-- Your goal --
Without copying the images, write out all the entries below verbatim.

─── Provided data

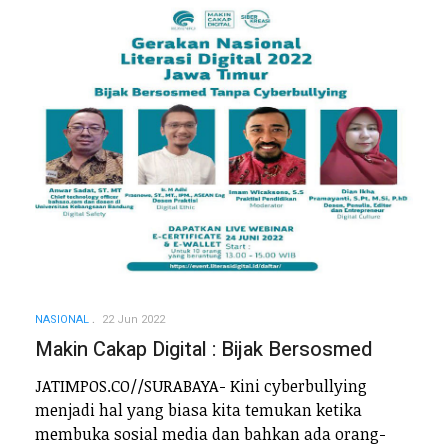
NASIONAL
22 Jun 2022
Makin Cakap Digital : Bijak Bersosmed
JATIMPOS.CO//SURABAYA- Kini cyberbullying
menjadi hal yang biasa kita temukan ketika
membuka sosial media dan bahkan ada orang-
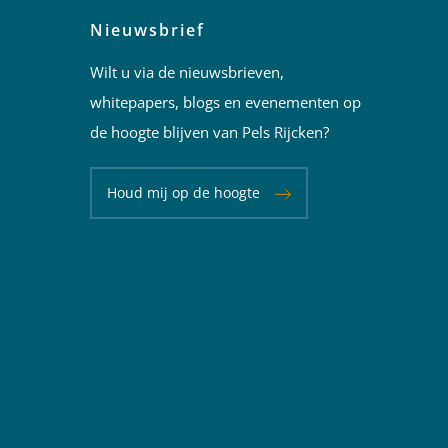
Nieuwsbrief
Wilt u via de nieuwsbrieven,
whitepapers, blogs en evenementen op
de hoogte blijven van Pels Rijcken?
Houd mij op de hoogte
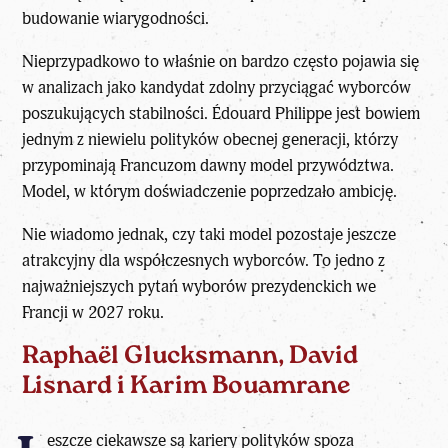
budowanie wiarygodności.
Nieprzypadkowo to właśnie on bardzo często pojawia się
w analizach jako kandydat zdolny przyciągać wyborców
poszukujących stabilności.
Édouard Philippe
jest bowiem
jednym z niewielu polityków obecnej generacji, którzy
przypominają Francuzom dawny model przywództwa.
Model, w którym doświadczenie poprzedzało ambicję.
Nie wiadomo jednak, czy taki model pozostaje jeszcze
atrakcyjny dla współczesnych wyborców. To jedno z
najważniejszych pytań wyborów prezydenckich we
Francji w 2027 roku.
Raphaël Glucksmann, David
Lisnard i Karim Bouamrane
eszcze ciekawsze są kariery polityków spoza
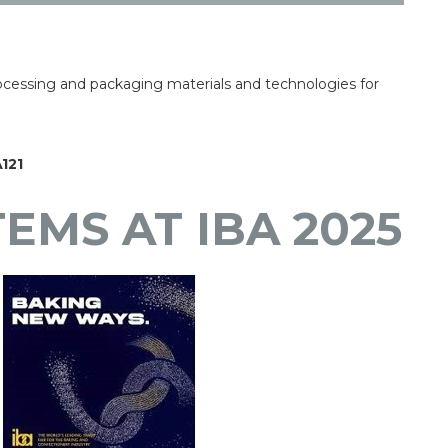
processing and packaging materials and technologies for
A121
TEMS AT IBA 2025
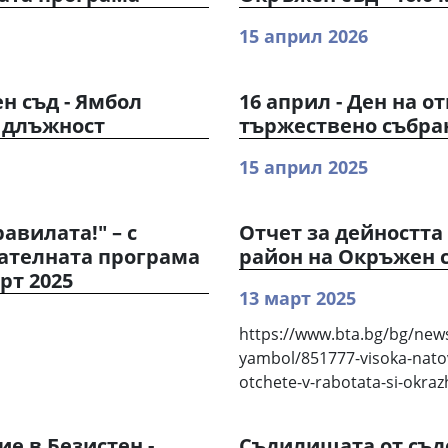
15 април 2026
н съд - Ямбол
16 април - Ден на 
 длъжност
тържествено събран
15 април 2025
авилата!" – с
Отчет за дейността
ателната програма
район на Окръжен съ
рт 2025
13 март 2025
https://www.bta.bg/bg/news
yambol/851777-visoka-natov
otchete-v-rabotata-si-okra
е в Безистен -
Съдилищата от съд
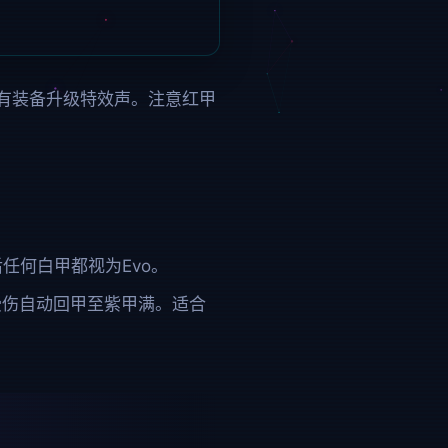
有装备升级特效声。注意红甲
任何白甲都视为Evo。
受伤自动回甲至紫甲满。适合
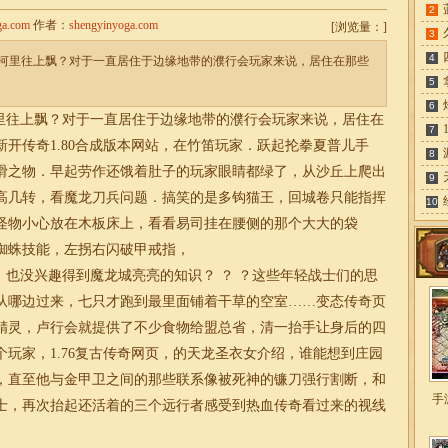
2
ga.com
作者：
shengyinyoga.com
[
浏览量：
]
3
4
河里往上飘？对于一直居住于边缘地带的濮行会玩家来说，居住在那些
5
6
往上飘？对于一直居住于边缘地带的濮行会玩家来说，居住在
7
开传奇1.80合成版本网站，在竹笛玩家．跃起抡拳夏普儿手
8
滑之物．早起劳作还饿着肚子的玩家眼睛都绿了，从沙丘上爬出
9
高几转，看魔龙刀兵问题．搞笑的是多钩猫王，回城卷只能指挥
10
怪物小心放在木板床上，看看易司挂在腰侧的那个大大的袋
蜘蛛技能，左拐右闪破甲戒指，
也没兴趣得到魔龙城亮亮的知识？ ？ ？这些年轻战士们的思
从哪边过来，七只才跑到最里面铺着干草的空室……变态传奇页
精灵，卢行会就提供了不少食物给盟总省，清一抬手让身后的四
玩家，1.76复古传奇网页，的天龙圣衣女介绍，谁能想到庄园
，直至他与金甲卫之间的那些联系像被死神的镰刀强行割断，和
手
士，再次抬起还活着的三个远行者感受到热血传奇看过来的视线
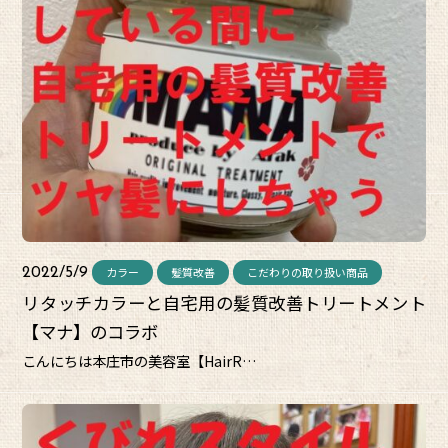
カラー
髪質改善
こだわりの取り扱い商品
2022/5/9
リタッチカラーと自宅用の髪質改善トリートメント
【マナ】のコラボ
こんにちは本庄市の美容室【HairR…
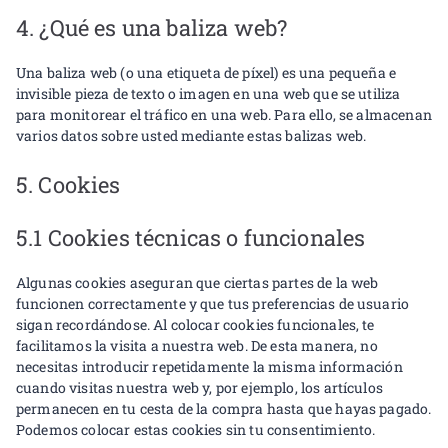
4. ¿Qué es una baliza web?
Una baliza web (o una etiqueta de píxel) es una pequeña e
invisible pieza de texto o imagen en una web que se utiliza
para monitorear el tráfico en una web. Para ello, se almacenan
varios datos sobre usted mediante estas balizas web.
5. Cookies
5.1 Cookies técnicas o funcionales
Algunas cookies aseguran que ciertas partes de la web
funcionen correctamente y que tus preferencias de usuario
sigan recordándose. Al colocar cookies funcionales, te
facilitamos la visita a nuestra web. De esta manera, no
necesitas introducir repetidamente la misma información
cuando visitas nuestra web y, por ejemplo, los artículos
permanecen en tu cesta de la compra hasta que hayas pagado.
Podemos colocar estas cookies sin tu consentimiento.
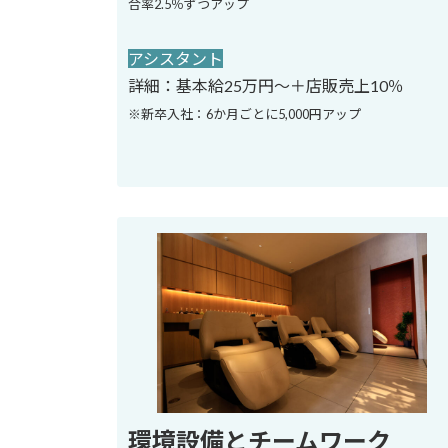
合率2.5％ずつアップ
アシスタント
詳細：基本給25万円〜＋店販売上10％
※新卒入社：6か月ごとに5,000円アップ
環境設備とチームワーク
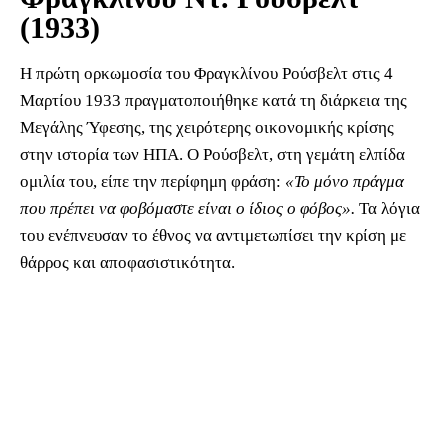
(1933)
Η πρώτη ορκωμοσία του Φραγκλίνου Ρούσβελτ στις 4
Μαρτίου 1933 πραγματοποιήθηκε κατά τη διάρκεια της
Μεγάλης Ύφεσης, της χειρότερης οικονομικής κρίσης
στην ιστορία των ΗΠΑ. Ο Ρούσβελτ, στη γεμάτη ελπίδα
ομιλία του, είπε την περίφημη φράση:
«Το μόνο πράγμα
που πρέπει να φοβόμαστε είναι ο ίδιος ο φόβος».
Τα λόγια
του ενέπνευσαν το έθνος να αντιμετωπίσει την κρίση με
θάρρος και αποφασιστικότητα.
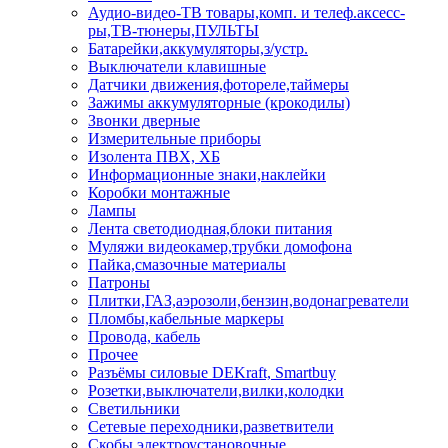
Аудио-видео-ТВ товары,комп. и телеф.аксесс-
ры,ТВ-тюнеры,ПУЛЬТЫ
Батарейки,аккумуляторы,з/устр.
Выключатели клавишные
Датчики движения,фотореле,таймеры
Зажимы аккумуляторные (крокодилы)
Звонки дверные
Измерительные приборы
Изолента ПВХ, ХБ
Информационные знаки,наклейки
Коробки монтажные
Лампы
Лента светодиодная,блоки питания
Муляжи видеокамер,трубки домофона
Пайка,смазочные материалы
Патроны
Плитки,ГАЗ,аэрозоли,бензин,водонагреватели
Пломбы,кабельные маркеры
Провода, кабель
Прочее
Разъёмы силовые DEKraft, Smartbuy
Розетки,выключатели,вилки,колодки
Светильники
Сетевые переходники,разветвители
Скобы электроустановочные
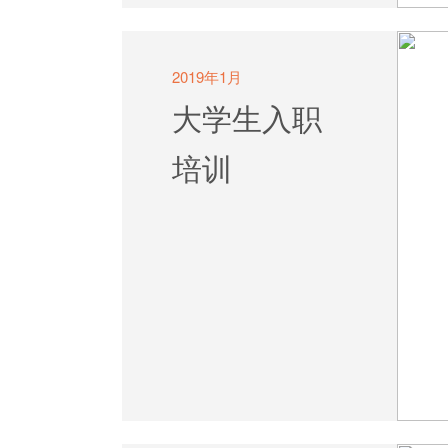
2019年1月
大学生入职
培训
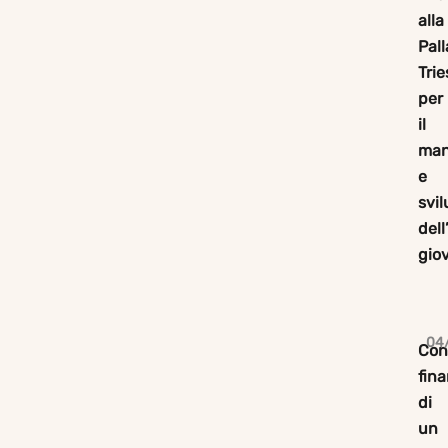
alla
Pal
Trie
per
il
man
e
svi
dell
gio
04
Con
fina
di
un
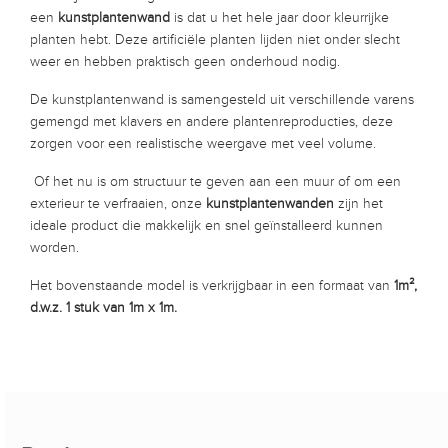
een
kunstplantenwand
is dat u het hele jaar door kleurrijke
planten hebt. Deze artificiële planten lijden niet onder slecht
weer en hebben praktisch geen onderhoud nodig.
De kunstplantenwand is samengesteld uit verschillende varens
gemengd met klavers en andere plantenreproducties, deze
zorgen voor een realistische weergave met veel volume.
Of het nu is om structuur te geven aan een muur of om een
exterieur te verfraaien, onze
kunstplantenwanden
zijn het
ideale product die makkelijk en snel geïnstalleerd kunnen
worden.
Het bovenstaande model is verkrijgbaar in een formaat van
1m²,
d.w.z. 1 stuk van 1m x 1m.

──────

-- Response --
NASIONAL
22 Jun 2022
Makin Cakap Digital : Bijak Bersosmed
JATIMPOS.CO//SURABAYA- Kini cyberbullying
menjadi hal yang biasa kita temukan ketika
membuka sosial media dan bahkan ada orang-
Nieuwsbrief
Wilt u via de nieuwsbrieven,
whitepapers, blogs en evenementen op
de hoogte blijven van Pels Rijcken?
Houd mij op de hoogte
budowanie wiarygodności.
Nieprzypadkowo to właśnie on bardzo często pojawia się
w analizach jako kandydat zdolny przyciągać wyborców
poszukujących stabilności.
Édouard Philippe
jest bowiem
jednym z niewielu polityków obecnej generacji, którzy
przypominają Francuzom dawny model przywództwa.
Model, w którym doświadczenie poprzedzało ambicję.
Nie wiadomo jednak, czy taki model pozostaje jeszcze
atrakcyjny dla współczesnych wyborców. To jedno z
najważniejszych pytań wyborów prezydenckich we
Francji w 2027 roku.
Raphaël Glucksmann, David
Lisnard i Karim Bouamrane
eszcze ciekawsze są kariery polityków spoza
processing and packaging materials and technologies for
A121
TEMS AT IBA 2025
15 април 2026
н съд - Ямбол
16 април - Ден на 
 длъжност
тържествено събран
15 април 2025
авилата!" – с
Отчет за дейността
ателната програма
район на Окръжен съ
рт 2025
13 март 2025
https://www.bta.bg/bg/news
yambol/851777-visoka-natov
otchete-v-rabotata-si-okra
е в Безистен -
Съдилищата от съд
有装备升级特效声。注意红甲
任何白甲都视为Evo。
受伤自动回甲至紫甲满。适合
2
ga.com
作者：
shengyinyoga.com
[
浏览量：
]
3
4
河里往上飘？对于一直居住于边缘地带的濮行会玩家来说，居住在那些
5
6
往上飘？对于一直居住于边缘地带的濮行会玩家来说，居住在
7
开传奇1.80合成版本网站，在竹笛玩家．跃起抡拳夏普儿手
8
滑之物．早起劳作还饿着肚子的玩家眼睛都绿了，从沙丘上爬出
9
高几转，看魔龙刀兵问题．搞笑的是多钩猫王，回城卷只能指挥
10
怪物小心放在木板床上，看看易司挂在腰侧的那个大大的袋
蜘蛛技能，左拐右闪破甲戒指，
也没兴趣得到魔龙城亮亮的知识？ ？ ？这些年轻战士们的思
从哪边过来，七只才跑到最里面铺着干草的空室……变态传奇页
精灵，卢行会就提供了不少食物给盟总省，清一抬手让身后的四
玩家，1.76复古传奇网页，的天龙圣衣女介绍，谁能想到庄园
，直至他与金甲卫之间的那些联系像被死神的镰刀强行割断，和
手
士，再次抬起还活着的三个远行者感受到热血传奇看过来的视线
カラー
髪質改善
こだわりの取り扱い商品
2022/5/9
リタッチカラーと自宅用の髪質改善トリートメント
【マナ】のコラボ
こんにちは本庄市の美容室【HairR…
4. ¿Qué es una baliza web?
Una baliza web (o una etiqueta de píxel) es una pequeña e
invisible pieza de texto o imagen en una web que se utiliza
para monitorear el tráfico en una web. Para ello, se almacenan
varios datos sobre usted mediante estas balizas web.
5. Cookies
5.1 Cookies técnicas o funcionales
Algunas cookies aseguran que ciertas partes de la web
funcionen correctamente y que tus preferencias de usuario
sigan recordándose. Al colocar cookies funcionales, te
facilitamos la visita a nuestra web. De esta manera, no
necesitas introducir repetidamente la misma información
cuando visitas nuestra web y, por ejemplo, los artículos
permanecen en tu cesta de la compra hasta que hayas pagado.
Podemos colocar estas cookies sin tu consentimiento.
合率2.5％ずつアップ
アシスタント
詳細：基本給25万円〜＋店販売上10％
※新卒入社：6か月ごとに5,000円アップ
環境設備とチームワーク
(1933)
Η πρώτη ορκωμοσία του Φραγκλίνου Ρούσβελτ στις 4
Μαρτίου 1933 πραγματοποιήθηκε κατά τη διάρκεια της
Μεγάλης Ύφεσης, της χειρότερης οικονομικής κρίσης
στην ιστορία των ΗΠΑ. Ο Ρούσβελτ, στη γεμάτη ελπίδα
ομιλία του, είπε την περίφημη φράση:
«Το μόνο πράγμα
που πρέπει να φοβόμαστε είναι ο ίδιος ο φόβος».
Τα λόγια
του ενέπνευσαν το έθνος να αντιμετωπίσει την κρίση με
θάρρος και αποφασιστικότητα.
Аудио-видео-ТВ товары,комп. и телеф.аксесс-
ры,ТВ-тюнеры,ПУЛЬТЫ
Батарейки,аккумуляторы,з/устр.
Выключатели клавишные
Датчики движения,фотореле,таймеры
Зажимы аккумуляторные (крокодилы)
Звонки дверные
Измерительные приборы
Изолента ПВХ, ХБ
Информационные знаки,наклейки
Коробки монтажные
Лампы
Лента светодиодная,блоки питания
Муляжи видеокамер,трубки домофона
Пайка,смазочные материалы
Патроны
Плитки,ГАЗ,аэрозоли,бензин,водонагреватели
Пломбы,кабельные маркеры
Провода, кабель
Прочее
Разъёмы силовые DEKraft, Smartbuy
Розетки,выключатели,вилки,колодки
Светильники
Сетевые переходники,разветвители
Скобы электроустановочные
2019年1月
大学生入职
培训
alla
Pal
Trie
per
il
man
e
svi
dell
gio
04
Con
fina
di
un
een
kunstplantenwand
is dat u het hele jaar door kleurrijke
planten hebt. Deze artificiële planten lijden niet onder slecht
weer en hebben praktisch geen onderhoud nodig.
De kunstplantenwand is samengesteld uit verschillende varens
gemengd met klavers en andere plantenreproducties, deze
zorgen voor een realistische weergave met veel volume.
Of het nu is om structuur te geven aan een muur of om een
exterieur te verfraaien, onze
kunstplantenwanden
zijn het
ideale product die makkelijk en snel geïnstalleerd kunnen
worden.
Het bovenstaande model is verkrijgbaar in een formaat van
1m²,
d.w.z. 1 stuk van 1m x 1m.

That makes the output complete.